● **Exercise details**
Copy each line from the listing below where the word "усилия" shows up.
Start of Provided data
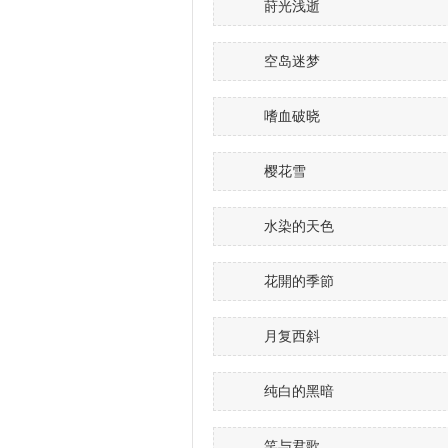
莳光浅逝
空岛迷梦
嗜血破晓
樱花雪
水染的天色
花開的季節
月复西斜
纯白的黑暗
笑与君歌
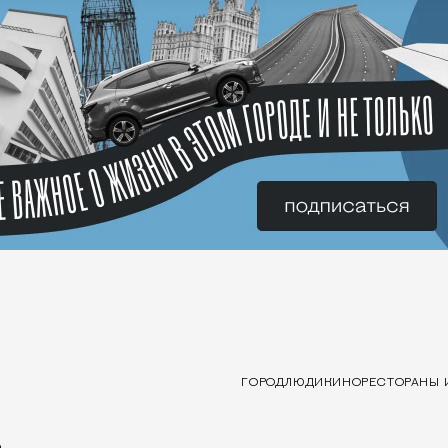
ГОРОД
ЛЮДИ
КИНО
РЕСТОРАНЫ 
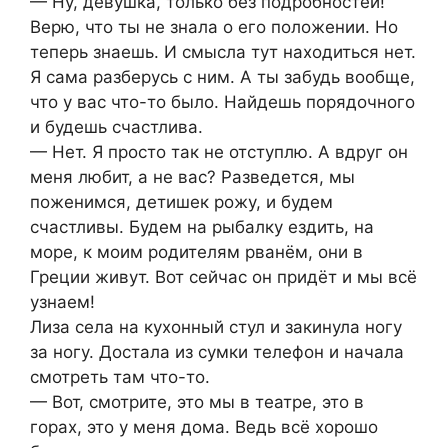
— Ну, девушка, только без подробностей!
Верю, что ты не знала о его положении. Но
теперь знаешь. И смысла тут находиться нет.
Я сама разберусь с ним. А ты забудь вообще,
что у вас что-то было. Найдешь порядочного
и будешь счастлива.
— Нет. Я просто так не отступлю. А вдруг он
меня любит, а не вас? Разведется, мы
поженимся, детишек рожу, и будем
счастливы. Будем на рыбалку ездить, на
море, к моим родителям рванём, они в
Греции живут. Вот сейчас он придёт и мы всё
узнаем!
Лиза села на кухонный стул и закинула ногу
за ногу. Достала из сумки телефон и начала
смотреть там что-то.
— Вот, смотрите, это мы в театре, это в
горах, это у меня дома. Ведь всё хорошо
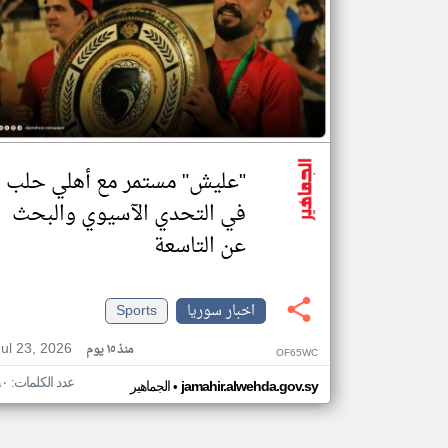
"عليش" مستمر مع أهلي حلب
في التحدي الآسيوي والبحث
عن التاسعة
اخبار سوريا
Sports
Jul 23, 2026
منذ ١٥ يوم
OF65WC
عدد الكلمات: ٩٠
•
jamahir.alwehda.gov.sy
الجماهير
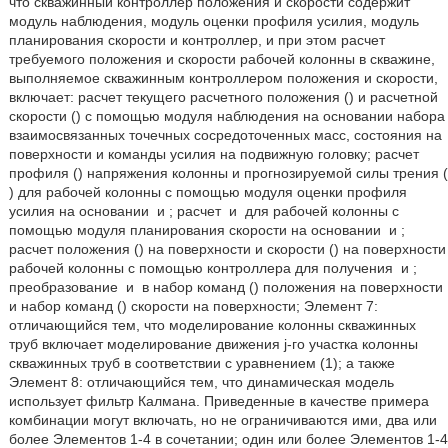
что скважинный контроллер положения и скорости содержит
модуль наблюдения, модуль оценки профиля усилия, модуль
планирования скорости и контроллер, и при этом расчет
требуемого положения и скорости рабочей колонны в скважине,
выполняемое скважинным контроллером положения и скорости,
включает: расчет текущего расчетного положения (
) и расчетной
скорости (
) с помощью модуля наблюдения на основании набора
взаимосвязанных точечных сосредоточенных масс, состояния на
поверхности и команды усилия на подвижную головку; расчет
профиля (
) напряжения колонны и прогнозируемой силы трения (
) для рабочей колонны с помощью модуля оценки профиля
усилия на основании
и
; расчет
и
для рабочей колонны с
помощью модуля планирования скорости на основании
и
;
расчет положения (
) на поверхности и скорости (
) на поверхности
рабочей колонны с помощью контроллера для получения
и
;
преобразование
и
в набор команд (
) положения на поверхности
и набор команд (
) скорости на поверхности; Элемент 7:
отличающийся тем, что моделирование колонны скважинных
труб включает моделирование движения j-го участка колонны
скважинных труб в соответствии с уравнением (1); а также
Элемент 8: отличающийся тем, что динамическая модель
использует фильтр Калмана. Приведенные в качестве примера
комбинации могут включать, но не ограничиваются ими, два или
более Элементов 1-4 в сочетании; один или более Элементов 1-4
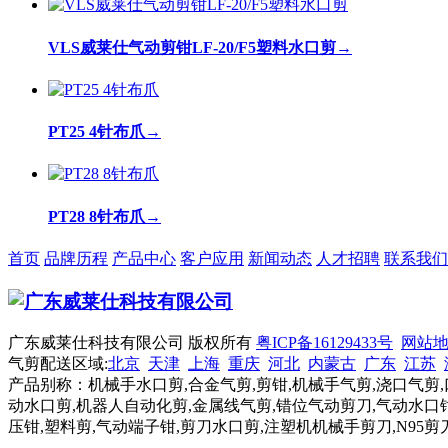
VLS威莱仕气动剪钳LF-20/F5塑料水口剪
→
PT25 4针布爪
→
PT28 8针布爪
→
首页
品牌历程
产品中心
客户应用
新闻动态
人才招聘
联系我们
广东威莱仕科技有限公司 版权所有
粤ICP备16129433号
网站
气剪配送区域:
北京
天津
上海
重庆
河北
内蒙古
广东
江苏
产品别称：机械手水口剪,合金气剪,剪钳,机械手气剪,浇口气剪,
动水口剪,机器人自动化剪,金属线气剪,错位气动剪刀,气动水口钳
压钳,塑料剪,气动端子钳,剪刀水口剪,注塑机机械手剪刀,N95剪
End of Provided data
● **Exercise response**
модуль наблюдения, модуль оценки профиля усилия, модуль
поверхности и команды усилия на подвижную головку; расчет
усилия на основании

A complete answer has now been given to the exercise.